TV presenter Kate Thornton, actor Kathy Burke and Margot James MP will be among the founding members, and those behind it – female-focused entrepreneurial network AllBright – say it is part of their mission to make the UK “the best place to be a female leader”.

Set inside a five-storey Georgian townhouse in Rathbone Place, it will offer co-working spaces, meeting rooms, a library and space for working women from various sectors to collaborate, network and socialise a “powder room” where members can have blow-dries and visit the beauty bar, a wellness centre aimed for people to meditate and relax, and a programme of debates, exhibitions and networking meet-ups.

However, the aspect that really makes it stand out is the fact that only women can be members, with men allowed to visit solely as their guests.

Men-only clubs have existed for centuries. One of the oldest gentlemen’s clubs, The Garrick Club, which was founded in Covent Garden in 1831, welcomes only “distinguished actors and men of letters in England” and claims “that it would be better that ten unobjectionable men should be excluded than one terrible bore should be admitted”. To this day, only men can be members, though women may visit as their guests.  Despite there being a number of ballots to change the membership rules to allow women, the most recent of which was in 2015, the club remains men-only.

And while a women-only establishment could be seen as going a small way to redressing this historical imbalance, discrimination on grounds of gender on either side could perhaps equally be argued as running counter to efforts being made towards equality in recent years.

However, AllBright co-founder Debbie Wosskow OBE insisted to The Independent that “this isn’t an anti-men move”.

“We have men as investors and fantastic men in our team. It’s about levelling the playing field in the way that single-sex schools have been arguing their case for years,” she said.

“Because sometimes women need to be separate to turbocharge their progress. The UK still isn’t a great place to be a woman in business. There is huge gender imbalance in the world of investing and in the number of women in leadership roles. We need to drastically change the economic landscape for women.”

Anna Jones, a fellow co-founder – and former CEO of magazine publisher Hearst – added: “Quite often when you have a mixed environment, men tend to dominate discussions and women tend to hold back. In a female environment, women are more likely to speak up, share experiences, talk about their successes, and be a bit more open and honest about some of the challenges that they face.”

She added that the recent workplace harassment issues that have recently come to light are yet another reason that women “may feel more comfortable” in single-gender spaces.

While there are female-only clubs for women from specific job sectors and ladies’ lunch clubs, the AllBright claims to be the first to open its doors for professional women from all industries.

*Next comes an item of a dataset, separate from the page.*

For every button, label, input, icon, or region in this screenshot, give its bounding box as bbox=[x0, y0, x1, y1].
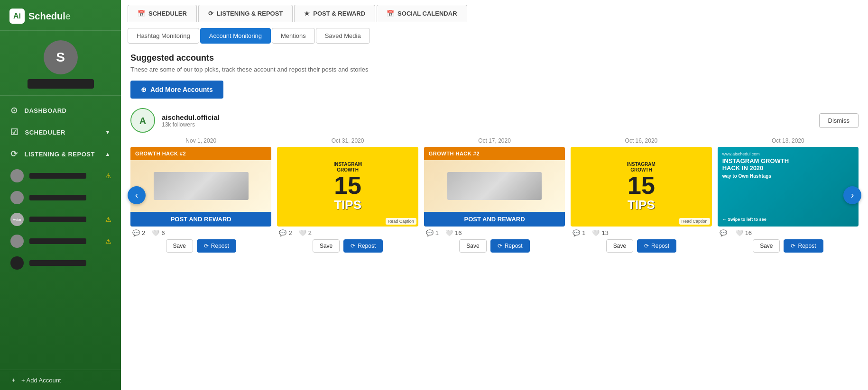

Ms Wosskow, who also set up house sharing company LoveHomeSwap, added: “One in ten UK women say they want to start their own business. If just a fifth of them were given the support to embrace entrepreneurship, our economy would benefit from a £10.1bn boost, 340,000 new businesses and 425,000 new jobs by the end of 2020.”

Founder members of The AllBright include MOBO Awards founder Kanya King, David Beckham’s fitness instructor Shona Vertue, founder of Martha Lane-Fox, and Gordon Brown’s wife Sarah Brown.

A number of female actors have also signed up including Naomie Harris of Skyfall fame, Ruth Wilson from The Affair and Luther, and Kathy Burke who is known for her starring role as a teenage misfit in Kevin and Perry Go Large.

The venture’s location and design is inspired by Bloomsbury-based author Virginia Woolf and the progressive values she was known for.

The group already runs the AllBright Academy, which provides mentoring for women who are setting up their own businesses, and the AllBright fund, which provides financial support for female entrepreneurs.

The club has applied for a licence to serve alcohol until 11.30pm on weekdays, and until midnight on Friday, Saturday and on International Women’s Day.

The Metropolitan Police have objected to the application, over fears it could add to “policing problems in an already demanding area”. It will be decided by a Westminster council licensing committee on Thursday.